We entered the crowded chapel which felt slightly damp and warm to my skin and we found seats in the balcony. I don’t recall much from this service except the clanging of bells that coincided with the Stations of the Cross. I was left with this image of incredible suffering and injustice. I don’t recall feeling guilt only that I wish Jesus had a good defense attorney, not that I would have put it in those words at the age of ten. But to this day, the words Good Friday incite the clanging of bells and flesh tortured on a cross with bloody nails.
And it’s not just one holy man who suffered this indignity and injustice. Today, a day before Earth Day (for us more pagan folks), the earth suffers this indignity while oil and coal companies have their way with her. Various creatures around the planet, in the sea, in the air, and on the ground, suffer indignities and injustice. The way we humans choose to eat, grow our food, and exploit the earth in the name of comfort or convenience compares to driving nails into hands and feet, but we refuse to look at it this way.
If we want to see true resurrection on Easter Sunday, then let us wake up from this deep denial, stop dominating the earth and her creatures. I hear the clanging of bells on this Good Friday, dissonant metal crashing into each other, a strident scream from the planet that buckles under our weight.
My message to you is wake up now so we can save what we have left. I think all the holy ancestors of all tribes and nations would appreciate this gesture of reconciliation and just maybe they’ll forgive us.

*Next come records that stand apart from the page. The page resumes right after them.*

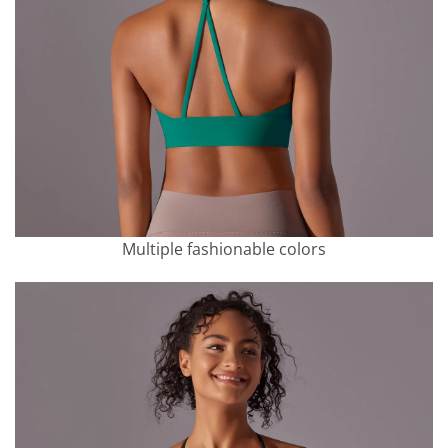
Multiple fashionable colors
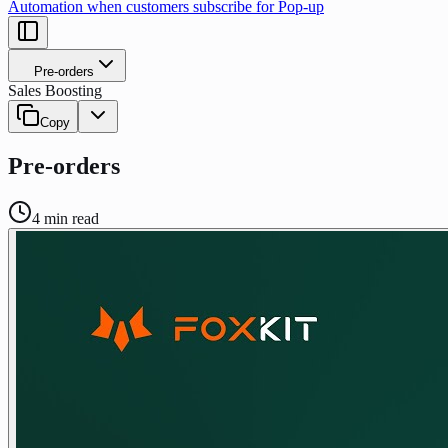
Automation when customers subscribe for Pop-up
Pre-orders
Sales Boosting
Copy
Pre-orders
4
min read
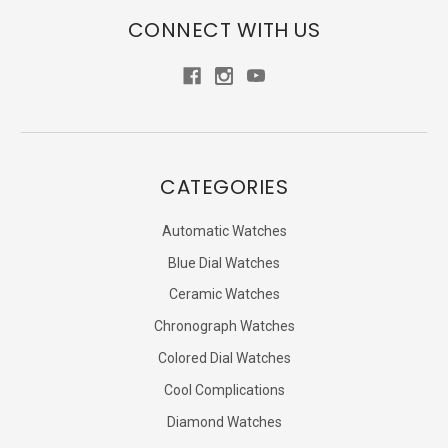
CONNECT WITH US
CATEGORIES
Automatic Watches
Blue Dial Watches
Ceramic Watches
Chronograph Watches
Colored Dial Watches
Cool Complications
Diamond Watches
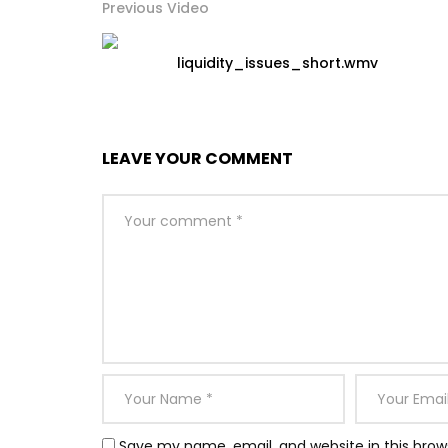
Previous Video
liquidity_issues_short.wmv
LEAVE YOUR COMMENT
Save my name, email, and website in this brow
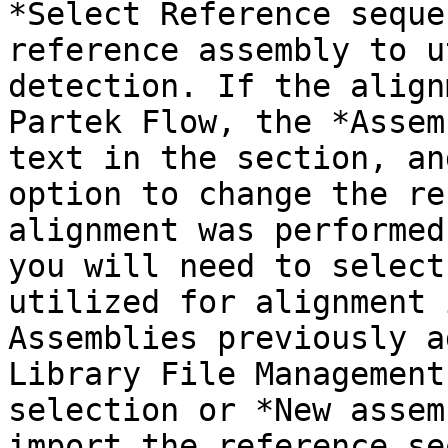
*Select Reference seque
reference assembly to u
detection. If the align
Partek Flow, the *Assem
text in the section, an
option to change the re
alignment was performed
you will need to select
utilized for alignment 
Assemblies previously a
Library File Management
selection or *New assem
import the reference se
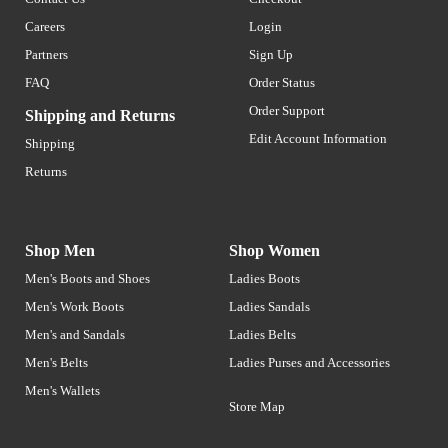
Careers
Login
Partners
Sign Up
FAQ
Order Status
Order Support
Shipping and Returns
Edit Account Information
Shipping
Returns
Shop Men
Shop Women
Men's Boots and Shoes
Ladies Boots
Men's Work Boots
Ladies Sandals
Men's and Sandals
Ladies Belts
Men's Belts
Ladies Purses and Accessories
Men's Wallets
Store Map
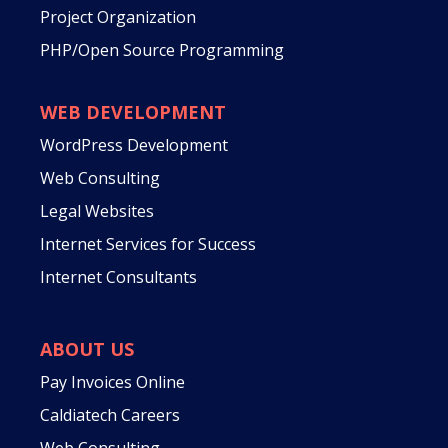
Project Organization
PHP/Open Source Programming
WEB DEVELOPMENT
WordPress Development
Web Consulting
Legal Websites
Internet Services for Success
Internet Consultants
ABOUT US
Pay Invoices Online
Caldiatech Careers
Web Consulting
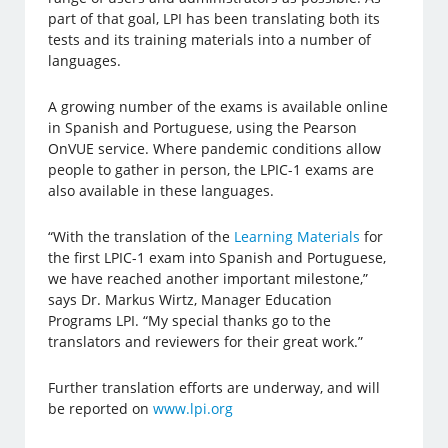
part of that goal, LPI has been translating both its
tests and its training materials into a number of
languages.
A growing number of the exams is available online
in Spanish and Portuguese, using the Pearson
OnVUE service. Where pandemic conditions allow
people to gather in person, the LPIC-1 exams are
also available in these languages.
“With the translation of the
Learning Materials
for
the first LPIC-1 exam into Spanish and Portuguese,
we have reached another important milestone,”
says Dr. Markus Wirtz, Manager Education
Programs LPI. “My special thanks go to the
translators and reviewers for their great work.”
Further translation efforts are underway, and will
be reported on
www.lpi.org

And though I’m no longer the innocent ten year old trying on my first pair of heels, I still believe in the dawn after the dark night of the soul. And I still would like to crunch into a chocolate bunny, but one that is fair trade organic dark chocolate. You can probably tempt me with free range organic Easter eggs laid by happy hens. As far as blue dresses, blue is still my favorite color, of a happy sky, and the color of hope.